Democratic President Lyndon Johnson’s lies about the Vietnam War clashed with accurate reporting, and a “credibility gap” arose – the growing public skepticism about the administration’s truthfulness – to the obvious irritation of the president. Johnson complained CBS News and NBC News were so biased he thought their reporting seemed “controlled by the Vietcong.”
Democrats like Chicago’s Mayor Richard J. Daley, who complained bitterly about news coverage of the 1968 Democratic convention – labeling it “propaganda” – and Federal Communications Commissioner Nicholas Johnson, who published “How to Talk Back to Your Television Set” in 1970, argued that “Eastern,” “commercial” and “corporate” media interests warped or “censored” the news.
In 1969, Republican President Richard Nixon’s vice president, Spiro Agnew, launched a public campaign against news corporations that instantly made him a conservative celebrity.
Agnew warned that increased concentration in news media ownership ensured control over public opinion by a “tiny and closed fraternity of privileged men, elected by no one.” Similar criticism emerged from leftists, including MIT linguist Noam Chomsky.

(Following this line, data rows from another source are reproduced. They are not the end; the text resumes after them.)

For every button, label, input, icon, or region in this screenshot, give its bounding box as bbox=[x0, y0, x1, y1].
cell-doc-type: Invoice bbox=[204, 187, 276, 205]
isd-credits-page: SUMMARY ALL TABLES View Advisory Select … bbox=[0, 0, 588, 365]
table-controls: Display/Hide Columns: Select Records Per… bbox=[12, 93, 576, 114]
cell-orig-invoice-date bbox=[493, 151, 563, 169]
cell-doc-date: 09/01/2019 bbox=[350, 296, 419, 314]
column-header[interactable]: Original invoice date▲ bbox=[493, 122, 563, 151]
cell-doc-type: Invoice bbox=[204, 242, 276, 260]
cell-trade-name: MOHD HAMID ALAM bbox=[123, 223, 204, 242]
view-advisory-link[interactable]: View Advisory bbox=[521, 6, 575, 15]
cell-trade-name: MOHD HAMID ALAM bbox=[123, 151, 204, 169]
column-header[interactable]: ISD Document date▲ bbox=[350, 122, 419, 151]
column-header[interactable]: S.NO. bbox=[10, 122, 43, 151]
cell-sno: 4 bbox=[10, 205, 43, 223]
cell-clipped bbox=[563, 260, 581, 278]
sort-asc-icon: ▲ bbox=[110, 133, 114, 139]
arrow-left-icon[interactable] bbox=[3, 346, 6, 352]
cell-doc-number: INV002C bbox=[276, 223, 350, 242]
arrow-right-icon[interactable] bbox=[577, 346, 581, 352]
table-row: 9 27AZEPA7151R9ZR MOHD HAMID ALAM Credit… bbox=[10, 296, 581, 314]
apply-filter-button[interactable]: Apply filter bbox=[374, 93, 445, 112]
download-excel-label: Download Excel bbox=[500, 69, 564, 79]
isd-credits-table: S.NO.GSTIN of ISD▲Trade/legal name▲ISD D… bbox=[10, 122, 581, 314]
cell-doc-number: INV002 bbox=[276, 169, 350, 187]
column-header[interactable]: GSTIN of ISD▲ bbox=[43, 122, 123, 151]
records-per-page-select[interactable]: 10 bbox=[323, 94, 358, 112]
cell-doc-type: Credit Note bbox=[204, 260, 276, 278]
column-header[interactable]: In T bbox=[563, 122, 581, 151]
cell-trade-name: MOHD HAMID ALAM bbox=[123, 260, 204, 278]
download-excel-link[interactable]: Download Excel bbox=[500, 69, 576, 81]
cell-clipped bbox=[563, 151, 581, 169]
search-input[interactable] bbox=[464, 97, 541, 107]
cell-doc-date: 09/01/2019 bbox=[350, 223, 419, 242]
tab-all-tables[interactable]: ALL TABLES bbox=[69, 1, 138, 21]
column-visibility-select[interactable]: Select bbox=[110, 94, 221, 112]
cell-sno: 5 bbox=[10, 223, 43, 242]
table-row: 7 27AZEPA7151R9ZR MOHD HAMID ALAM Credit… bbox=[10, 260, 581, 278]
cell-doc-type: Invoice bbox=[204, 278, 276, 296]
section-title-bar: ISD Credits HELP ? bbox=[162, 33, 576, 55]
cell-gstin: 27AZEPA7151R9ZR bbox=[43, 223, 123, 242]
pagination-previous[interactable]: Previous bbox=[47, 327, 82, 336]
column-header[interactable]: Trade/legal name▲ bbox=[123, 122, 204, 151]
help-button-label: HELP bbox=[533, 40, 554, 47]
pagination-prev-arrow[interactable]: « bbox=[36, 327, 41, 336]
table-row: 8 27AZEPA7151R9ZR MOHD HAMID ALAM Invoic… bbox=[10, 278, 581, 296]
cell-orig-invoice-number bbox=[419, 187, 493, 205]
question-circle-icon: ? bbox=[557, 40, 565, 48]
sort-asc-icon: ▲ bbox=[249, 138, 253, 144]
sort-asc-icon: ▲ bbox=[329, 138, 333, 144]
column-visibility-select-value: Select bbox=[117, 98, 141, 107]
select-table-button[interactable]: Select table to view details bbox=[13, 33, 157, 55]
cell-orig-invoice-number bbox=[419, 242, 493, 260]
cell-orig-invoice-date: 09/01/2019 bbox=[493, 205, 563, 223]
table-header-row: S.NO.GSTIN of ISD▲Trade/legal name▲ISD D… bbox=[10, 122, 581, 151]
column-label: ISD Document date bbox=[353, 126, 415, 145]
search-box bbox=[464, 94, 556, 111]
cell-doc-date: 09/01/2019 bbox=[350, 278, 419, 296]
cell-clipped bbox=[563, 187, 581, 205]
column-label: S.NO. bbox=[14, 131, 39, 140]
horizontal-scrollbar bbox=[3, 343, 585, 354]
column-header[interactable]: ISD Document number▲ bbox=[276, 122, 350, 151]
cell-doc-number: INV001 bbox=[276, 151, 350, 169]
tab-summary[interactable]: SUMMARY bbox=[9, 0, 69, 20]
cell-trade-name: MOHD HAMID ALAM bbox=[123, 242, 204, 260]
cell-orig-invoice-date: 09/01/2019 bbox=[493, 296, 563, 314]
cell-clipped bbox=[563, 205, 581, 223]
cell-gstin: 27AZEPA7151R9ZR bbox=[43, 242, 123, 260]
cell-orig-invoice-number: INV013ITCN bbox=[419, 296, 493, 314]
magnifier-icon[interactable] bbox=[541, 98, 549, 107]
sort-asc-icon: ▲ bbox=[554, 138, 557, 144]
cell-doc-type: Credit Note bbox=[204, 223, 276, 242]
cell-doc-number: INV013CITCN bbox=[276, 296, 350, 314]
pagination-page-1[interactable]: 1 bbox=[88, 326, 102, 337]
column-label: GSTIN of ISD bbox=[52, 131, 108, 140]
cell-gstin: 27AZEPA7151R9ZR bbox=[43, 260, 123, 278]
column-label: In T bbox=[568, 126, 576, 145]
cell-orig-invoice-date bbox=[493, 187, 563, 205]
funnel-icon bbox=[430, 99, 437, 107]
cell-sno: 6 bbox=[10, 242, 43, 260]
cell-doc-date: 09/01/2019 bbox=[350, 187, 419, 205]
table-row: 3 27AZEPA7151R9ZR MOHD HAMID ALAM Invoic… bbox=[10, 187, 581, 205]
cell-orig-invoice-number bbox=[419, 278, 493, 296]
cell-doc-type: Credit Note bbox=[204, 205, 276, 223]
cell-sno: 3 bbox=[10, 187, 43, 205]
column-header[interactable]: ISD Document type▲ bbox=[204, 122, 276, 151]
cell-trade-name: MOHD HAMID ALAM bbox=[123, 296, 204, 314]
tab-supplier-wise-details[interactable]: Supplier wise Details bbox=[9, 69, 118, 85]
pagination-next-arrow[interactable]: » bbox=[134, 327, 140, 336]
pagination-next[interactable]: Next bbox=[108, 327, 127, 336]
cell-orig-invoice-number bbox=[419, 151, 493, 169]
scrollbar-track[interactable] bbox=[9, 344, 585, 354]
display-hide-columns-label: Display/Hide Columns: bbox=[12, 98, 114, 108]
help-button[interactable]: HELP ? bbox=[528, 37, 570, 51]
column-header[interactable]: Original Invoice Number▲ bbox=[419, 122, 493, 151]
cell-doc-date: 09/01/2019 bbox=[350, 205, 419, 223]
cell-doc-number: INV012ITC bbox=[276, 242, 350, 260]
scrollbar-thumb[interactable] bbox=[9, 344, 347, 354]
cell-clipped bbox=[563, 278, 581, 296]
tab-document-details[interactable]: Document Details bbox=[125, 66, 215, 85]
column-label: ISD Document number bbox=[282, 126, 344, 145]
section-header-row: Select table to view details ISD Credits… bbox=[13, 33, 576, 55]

Vice President Spiro Agnew said in 1969 that concentrated news media ownership ensured control over public opinion by a ‘tiny and closed fraternity of privileged men, elected by no one.’ David Hume Kennerly/Getty Images
The bipartisan popularity of news media criticism continued to grow as politicians found attacking the messengers the fastest way to avoid engaging in discussion of unpleasant realities. Turning the spotlight back on the media also helped political figures portray themselves as victims, while focusing partisan anger at specific villains.
Now, only 26% of Americans have a favorable opinion of the news media, according to a poll published in February 2023 by Gallup and the Knight Foundation. Americans across the political spectrum share a growing disdain for journalism – no matter how accurate, verified, professional or ethical.
Yet open debate over journalism ethics signals healthy governance. Such argumentation might amplify polarization, but it also facilitates the exchange of diverse opinions and encourages critical analyses of reality.
Journalistic failures damaged trust
Americans grew to distrust even the best news reporting because their political leadership encouraged it. But multiple failures exposed over the past several decades also further eroded journalistic credibility.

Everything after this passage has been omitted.